▶ PROBLEM DETAILS:
Leave the pictures behind and repeat all the entries exactly.

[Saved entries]
┄┄┄┄┄┄┄┄┄┄

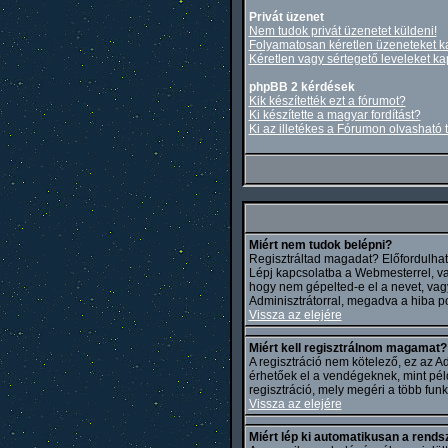
Privát üzenet
Nem tudok privát üzenetet küldeni!
Folyamatosan kéretlen üzeneteket k
Kéretlen vagy sértegető leveleket ka
phpBB 2 kérdések
Kik készítették ezt a fórumot?
Ki készítette a magyar fordítást?
Ki az illetékes a Fórumon olvasható
Miért nem tudok belépni?
Regisztráltad magadat? Előfordulhat, 
Lépj kapcsolatba a Webmesterrel, vagy 
hogy nem gépelted-e el a nevet, vagy 
Adminisztrátorral, megadva a hiba p
Vissza az elejére
Miért kell regisztrálnom magamat?
A regisztráció nem kötelező, ez az A
érhetőek el a vendégeknek, mint péld
regisztráció, mely megéri a több fun
Vissza az elejére
Miért lép ki automatikusan a rends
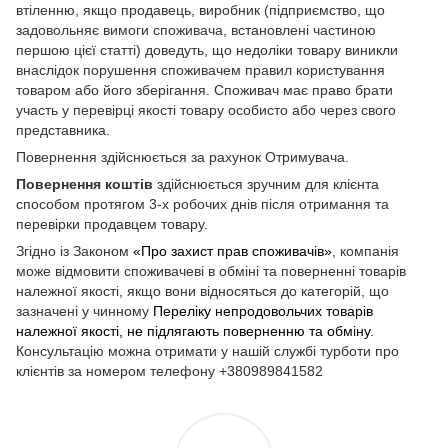
втіленню, якщо продавець, виробник (підприємство, що
задовольняє вимоги споживача, встановлені частиною
першою цієї статті) доведуть, що недоліки товару виникли
внаслідок порушення споживачем правил користування
товаром або його зберігання. Споживач має право брати
участь у перевірці якості товару особисто або через свого
представника.
Повернення здійснюється за рахунок Отримувача.
Повернення коштів
здійснюється зручним для клієнта
способом протягом 3-х робочих днів після отримання та
перевірки продавцем товару.
Згідно із Законом
«Про захист прав споживачів»
, компанія
може відмовити споживачеві в обміні та поверненні товарів
належної якості, якщо вони відносяться до категорій, що
зазначені у чинному
Переліку непродовольчих товарів
належної якості, не підлягають поверненню та обміну
.
Консультацію можна отримати у нашій службі турботи про
клієнтів за номером телефону +380989841582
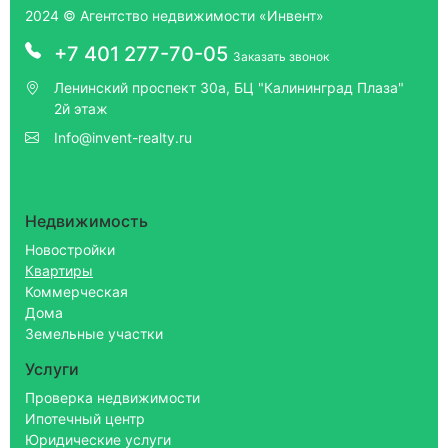
2024 © Агентство недвижимости «Инвент»
+7 401 277-70-05
Заказать звонок
Ленинский проспект 30а, БЦ "Калининград Плаза"
2й этаж
Info@invent-realty.ru
Недвижимость
Новостройки
Квартиры
Коммерческая
Дома
Земельные участки
Услуги
Проверка недвижимости
Ипотечный центр
Юридические услуги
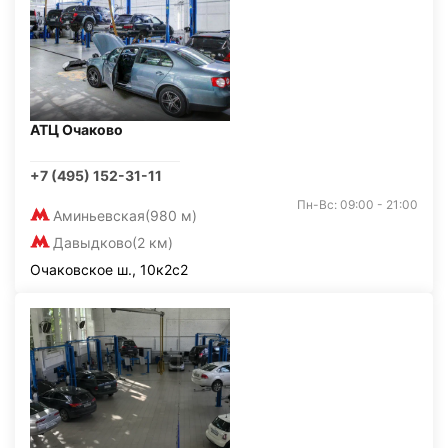
АТЦ Очаково
+7 (495) 152-31-11
Пн-Вс: 09:00 - 21:00
Аминьевская
(980 м)
Давыдково
(2 км)
Очаковское ш., 10к2с2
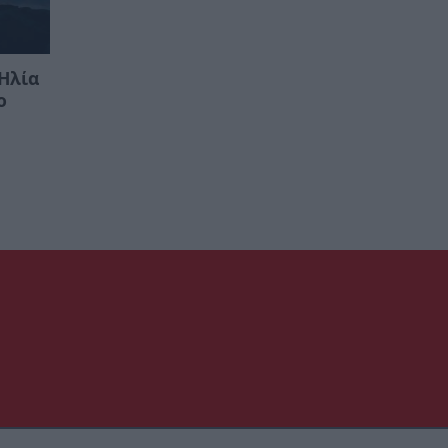
Ηλία
ο
ς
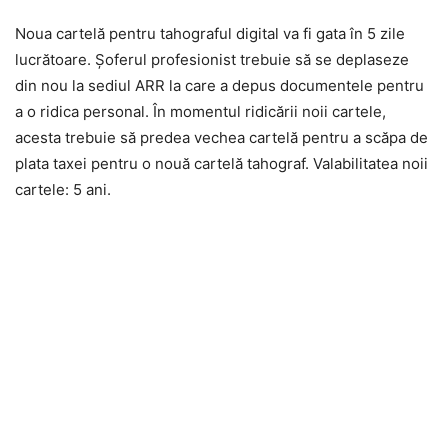
Noua cartelă pentru tahograful digital va fi gata în 5 zile
lucrătoare. Șoferul profesionist trebuie să se deplaseze
din nou la sediul ARR la care a depus documentele pentru
a o ridica personal. În momentul ridicării noii cartele,
acesta trebuie să predea vechea cartelă pentru a scăpa de
plata taxei pentru o nouă cartelă tahograf. Valabilitatea noii
cartele: 5 ani.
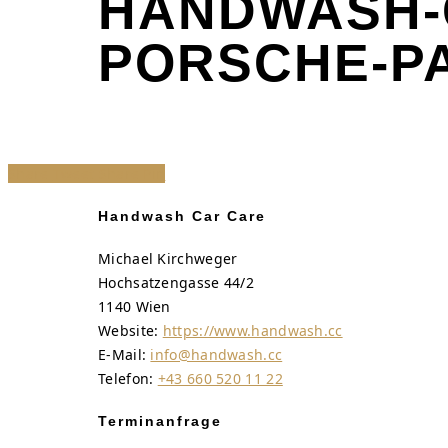
HANDWASH-
PORSCHE-P
Share
Tweet
Share
Pin
Handwash Car Care
Michael Kirchweger
Hochsatzengasse 44/2
1140 Wien
Website:
https://www.handwash.cc
E-Mail:
info@handwash.cc
Telefon:
+43 660 520 11 22
Terminanfrage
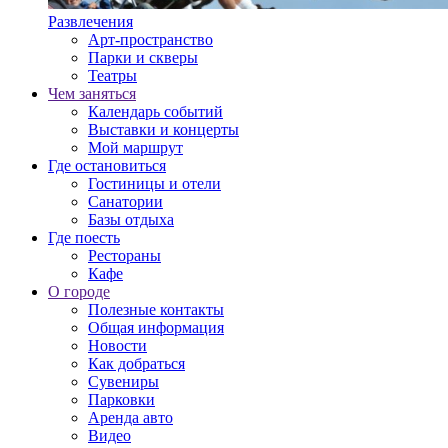
Развлечения
Арт-пространство
Парки и скверы
Театры
Чем заняться
Календарь событий
Выставки и концерты
Мой маршрут
Где остановиться
Гостиницы и отели
Санатории
Базы отдыха
Где поесть
Рестораны
Кафе
О городе
Полезные контакты
Общая информация
Новости
Как добраться
Сувениры
Парковки
Аренда авто
Видео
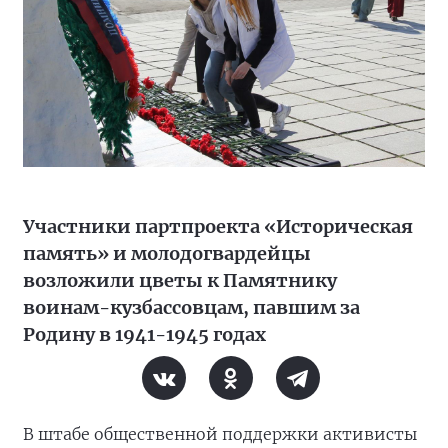
Участники партпроекта «Историческая
память» и молодогвардейцы
возложили цветы к Памятнику
воинам-кузбассовцам, павшим за
Родину в 1941-1945 годах
В штабе общественной поддержки активисты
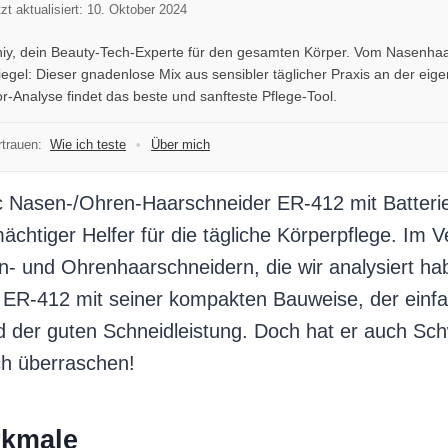
tzt aktualisiert: 10. Oktober 2024
rhiy, dein Beauty-Tech-Experte für den gesamten Körper. Vom Nasenhaa
gel: Dieser gnadenlose Mix aus sensibler täglicher Praxis an der eig
r-Analyse findet das beste und sanfteste Pflege-Tool.
trauen:
Wie ich teste
•
Über mich
 Nasen-/Ohren-Haarschneider ER-412 mit Batterieb
mächtiger Helfer für die tägliche Körperpflege. Im V
- und Ohrenhaarschneidern, die wir analysiert ha
 ER-412 mit seiner kompakten Bauweise, der einf
 der guten Schneidleistung. Doch hat er auch S
ch überraschen!
kmale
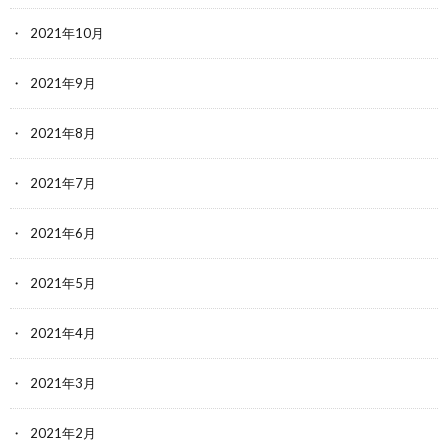
2021年10月
2021年9月
2021年8月
2021年7月
2021年6月
2021年5月
2021年4月
2021年3月
2021年2月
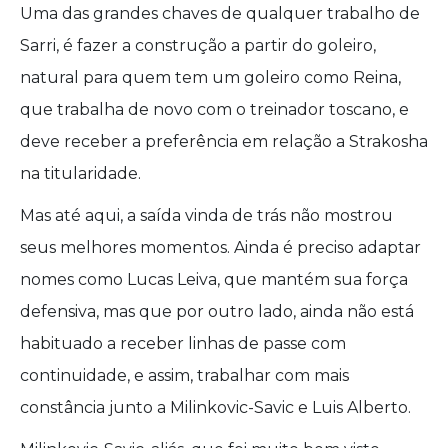
Uma das grandes chaves de qualquer trabalho de
Sarri, é fazer a construção a partir do goleiro,
natural para quem tem um goleiro como Reina,
que trabalha de novo com o treinador toscano, e
deve receber a preferência em relação a Strakosha
na titularidade.
Mas até aqui, a saída vinda de trás não mostrou
seus melhores momentos. Ainda é preciso adaptar
nomes como Lucas Leiva, que mantém sua força
defensiva, mas que por outro lado, ainda não está
habituado a receber linhas de passe com
continuidade, e assim, trabalhar com mais
constância junto a Milinkovic-Savic e Luis Alberto.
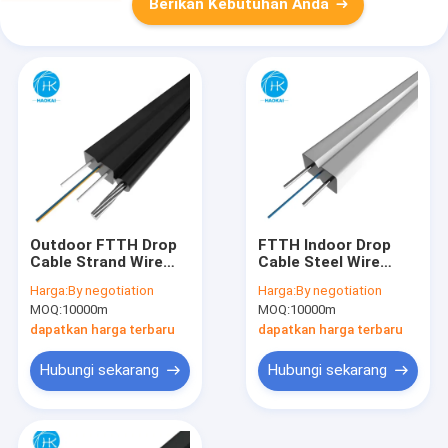
Berikan Kebutuhan Anda
Outdoor FTTH Drop
FTTH Indoor Drop
Cable Strand Wire
Cable Steel Wire
FRP 1core Self
1core 2core 4core
Harga:
By negotiation
Harga:
By negotiation
Supporting Fiber
Self Supporting Fiber
MOQ:
10000m
MOQ:
10000m
Optic Cable
Optical Cable
dapatkan harga terbaru
dapatkan harga terbaru
Hubungi sekarang
Hubungi sekarang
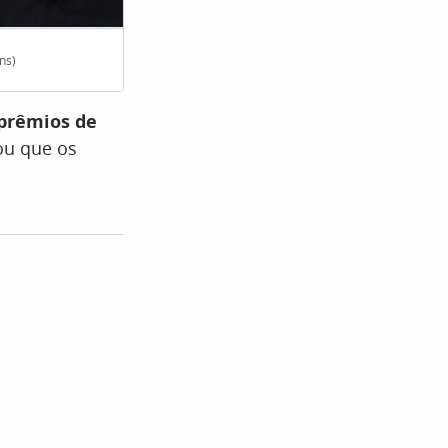
ns)
Solicitação deve ser fe
prêmios de
u que os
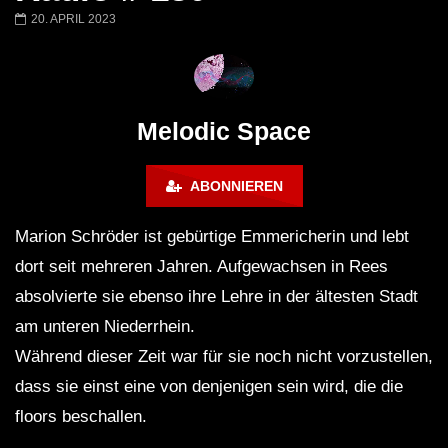
Worakls – Stephan Bodzin – Ben
Atlantis | Melodic T
20. APRIL 2023
Böhmer – Colyn – Sainte Vie |
Progressive House L
Melodic Techno Classics mix
Desert Dubai 2022
2016 / 2019
Melodic Space
ABONNIEREN
Marion Schröder ist gebürtige Emmericherin und lebt
dort seit mehreren Jahren. Aufgewachsen in Rees
absolvierte sie ebenso ihre Lehre in der ältesten Stadt
am unteren Niederrhein.
Während dieser Zeit war für sie noch nicht vorzustellen,
dass sie einst eine von denjenigen sein wird, die die
floors beschallen.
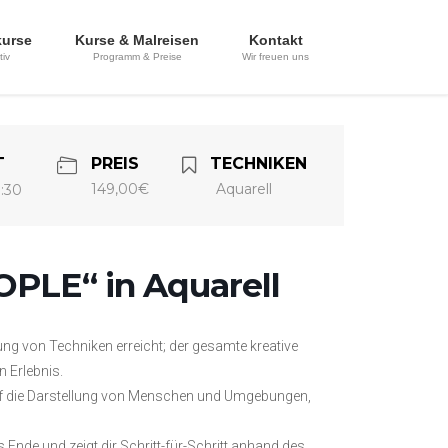
kurse
Kurse & Malreisen
Kontakt
tiv
Programm & Preise
Wir freuen uns
T
PREIS
TECHNIKEN
149,00€
Aquarell
0:30
PLE“ in Aquarell
ung von Techniken erreicht; der gesamte kreative
n Erlebnis.
auf die Darstellung von Menschen und Umgebungen,
Ende und zeigt dir Schritt-für-Schritt anhand des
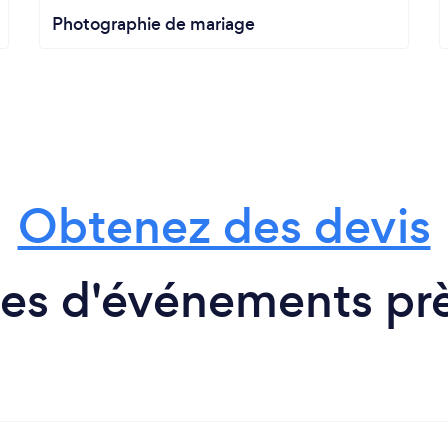
Photographie de mariage
Obtenez des devis
es d'événements prè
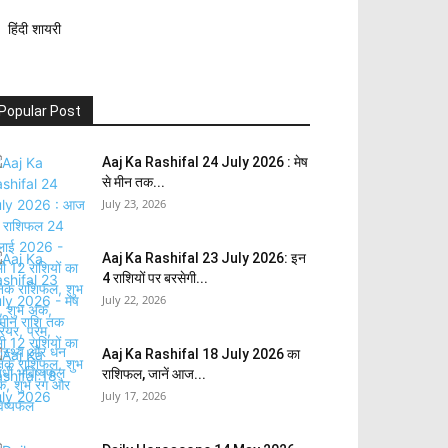
हिंदी शायरी
Popular Post
Aaj Ka Rashifal 24 July 2026 : मेष
से मीन तक...
July 23, 2026
Aaj Ka Rashifal 23 July 2026: इन
4 राशियों पर बरसेगी...
July 22, 2026
Aaj Ka Rashifal 18 July 2026 का
राशिफल, जानें आज...
July 17, 2026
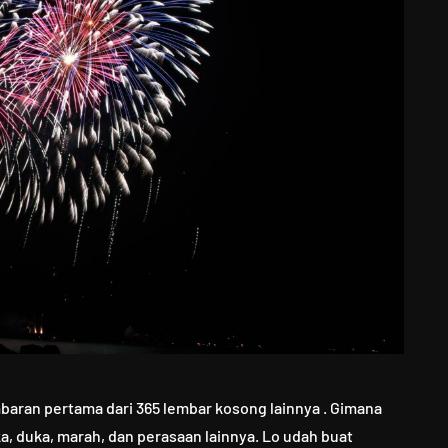
baran pertama dari 365 lembar kosong lainnya . Gimana
ka, duka, marah, dan perasaan lainnya. Lo udah buat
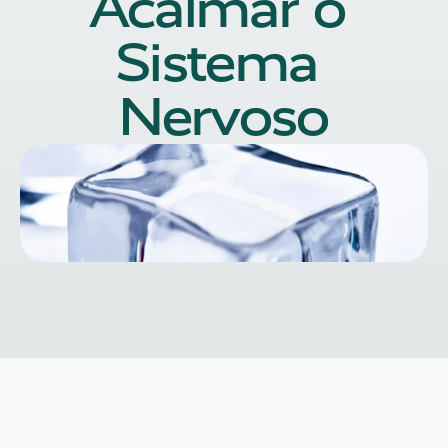
Acalmar o 
Sistema 
Nervoso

┄┄┄┄┄┄┄┄┄┄

▶ FINISHED TASK:
Privát üzenet
Nem tudok privát üzenetet küldeni!
Folyamatosan kéretlen üzeneteket k
Kéretlen vagy sértegető leveleket ka
phpBB 2 kérdések
Kik készítették ezt a fórumot?
Ki készítette a magyar fordítást?
Ki az illetékes a Fórumon olvasható
Miért nem tudok belépni?
Regisztráltad magadat? Előfordulhat, 
Lépj kapcsolatba a Webmesterrel, vagy 
hogy nem gépelted-e el a nevet, vagy 
Adminisztrátorral, megadva a hiba p
Vissza az elejére
Miért kell regisztrálnom magamat?
A regisztráció nem kötelező, ez az A
érhetőek el a vendégeknek, mint péld
regisztráció, mely megéri a több fun
Vissza az elejére
Miért lép ki automatikusan a rends
втіленню, якщо продавець, виробник (підприємство, що
задовольняє вимоги споживача, встановлені частиною
першою цієї статті) доведуть, що недоліки товару виникли
внаслідок порушення споживачем правил користування
товаром або його зберігання. Споживач має право брати
участь у перевірці якості товару особисто або через свого
представника.
Повернення здійснюється за рахунок Отримувача.
Повернення коштів
здійснюється зручним для клієнта
способом протягом 3-х робочих днів після отримання та
перевірки продавцем товару.
Згідно із Законом
«Про захист прав споживачів»
, компанія
може відмовити споживачеві в обміні та поверненні товарів
належної якості, якщо вони відносяться до категорій, що
зазначені у чинному
Переліку непродовольчих товарів
належної якості, не підлягають поверненню та обміну
.
Консультацію можна отримати у нашій службі турботи про
клієнтів за номером телефону +380989841582
2024 © Агентство недвижимости «Инвент»
+7 401 277-70-05
Заказать звонок
Ленинский проспект 30а, БЦ "Калининград Плаза"
2й этаж
Info@invent-realty.ru
Недвижимость
Новостройки
Квартиры
Коммерческая
Дома
Земельные участки
Услуги
Проверка недвижимости
Ипотечный центр
Юридические услуги
АТЦ Очаково
+7 (495) 152-31-11
Пн-Вс: 09:00 - 21:00
Аминьевская
(980 м)
Давыдково
(2 км)
Очаковское ш., 10к2с2
Ηλία
ο
ς
Noua cartelă pentru tahograful digital va fi gata în 5 zile
lucrătoare. Șoferul profesionist trebuie să se deplaseze
din nou la sediul ARR la care a depus documentele pentru
a o ridica personal. În momentul ridicării noii cartele,
acesta trebuie să predea vechea cartelă pentru a scăpa de
plata taxei pentru o nouă cartelă tahograf. Valabilitatea noii
cartele: 5 ani.
HANDWASH-
PORSCHE-P
Share
Tweet
Share
Pin
Handwash Car Care
Michael Kirchweger
Hochsatzengasse 44/2
1140 Wien
Website:
https://www.handwash.cc
E-Mail:
info@handwash.cc
Telefon:
+43 660 520 11 22
Terminanfrage
Развлечения
Арт-пространство
Парки и скверы
Театры
Чем заняться
Календарь событий
Выставки и концерты
Мой маршрут
Где остановиться
Гостиницы и отели
Санатории
Базы отдыха
Где поесть
Рестораны
Кафе
О городе
Полезные контакты
Общая информация
Новости
Как добраться
Сувениры
Парковки
Аренда авто
Видео
Участники партпроекта «Историческая
память» и молодогвардейцы
возложили цветы к Памятнику
воинам-кузбассовцам, павшим за
Родину в 1941-1945 годах
В штабе общественной поддержки активисты
tzt aktualisiert: 10. Oktober 2024
rhiy, dein Beauty-Tech-Experte für den gesamten Körper. Vom Nasenhaa
gel: Dieser gnadenlose Mix aus sensibler täglicher Praxis an der eig
r-Analyse findet das beste und sanfteste Pflege-Tool.
trauen:
Wie ich teste
•
Über mich
 Nasen-/Ohren-Haarschneider ER-412 mit Batterieb
mächtiger Helfer für die tägliche Körperpflege. Im V
- und Ohrenhaarschneidern, die wir analysiert ha
 ER-412 mit seiner kompakten Bauweise, der einf
 der guten Schneidleistung. Doch hat er auch S
ch überraschen!
kmale
2021年10月
2021年9月
2021年8月
2021年7月
2021年6月
2021年5月
2021年4月
2021年3月
2021年2月
Uma das grandes chaves de qualquer trabalho de
Sarri, é fazer a construção a partir do goleiro,
natural para quem tem um goleiro como Reina,
que trabalha de novo com o treinador toscano, e
deve receber a preferência em relação a Strakosha
na titularidade.
Mas até aqui, a saída vinda de trás não mostrou
seus melhores momentos. Ainda é preciso adaptar
nomes como Lucas Leiva, que mantém sua força
defensiva, mas que por outro lado, ainda não está
habituado a receber linhas de passe com
continuidade, e assim, trabalhar com mais
constância junto a Milinkovic-Savic e Luis Alberto.
Berikan Kebutuhan Anda
Outdoor FTTH Drop
FTTH Indoor Drop
Cable Strand Wire
Cable Steel Wire
FRP 1core Self
1core 2core 4core
Harga:
By negotiation
Harga:
By negotiation
Supporting Fiber
Self Supporting Fiber
MOQ:
10000m
MOQ:
10000m
Optic Cable
Optical Cable
dapatkan harga terbaru
dapatkan harga terbaru
Hubungi sekarang
Hubungi sekarang
ns)
Solicitação deve ser fe
prêmios de
u que os
Worakls – Stephan Bodzin – Ben
Atlantis | Melodic T
20. APRIL 2023
Böhmer – Colyn – Sainte Vie |
Progressive House L
Melodic Techno Classics mix
Desert Dubai 2022
2016 / 2019
Melodic Space
ABONNIEREN
Marion Schröder ist gebürtige Emmericherin und lebt
dort seit mehreren Jahren. Aufgewachsen in Rees
absolvierte sie ebenso ihre Lehre in der ältesten Stadt
am unteren Niederrhein.
Während dieser Zeit war für sie noch nicht vorzustellen,
dass sie einst eine von denjenigen sein wird, die die
floors beschallen.
kurse
Kurse & Malreisen
Kontakt
tiv
Programm & Preise
Wir freuen uns
T
PREIS
TECHNIKEN
149,00€
Aquarell
0:30
PLE“ in Aquarell
ung von Techniken erreicht; der gesamte kreative
n Erlebnis.
auf die Darstellung von Menschen und Umgebungen,
Ende und zeigt dir Schritt-für-Schritt anhand des
Photographie de mariage
Obtenez des devis
es d'événements prè
हिंदी शायरी
Popular Post
Aaj Ka Rashifal 24 July 2026 : मेष
से मीन तक...
July 23, 2026
Aaj Ka Rashifal 23 July 2026: इन
4 राशियों पर बरसेगी...
July 22, 2026
Aaj Ka Rashifal 18 July 2026 का
राशिफल, जानें आज...
July 17, 2026
baran pertama dari 365 lembar kosong lainnya . Gimana
ka, duka, marah, dan perasaan lainnya. Lo udah buat
Acalmar o 
Sistema 
Nervoso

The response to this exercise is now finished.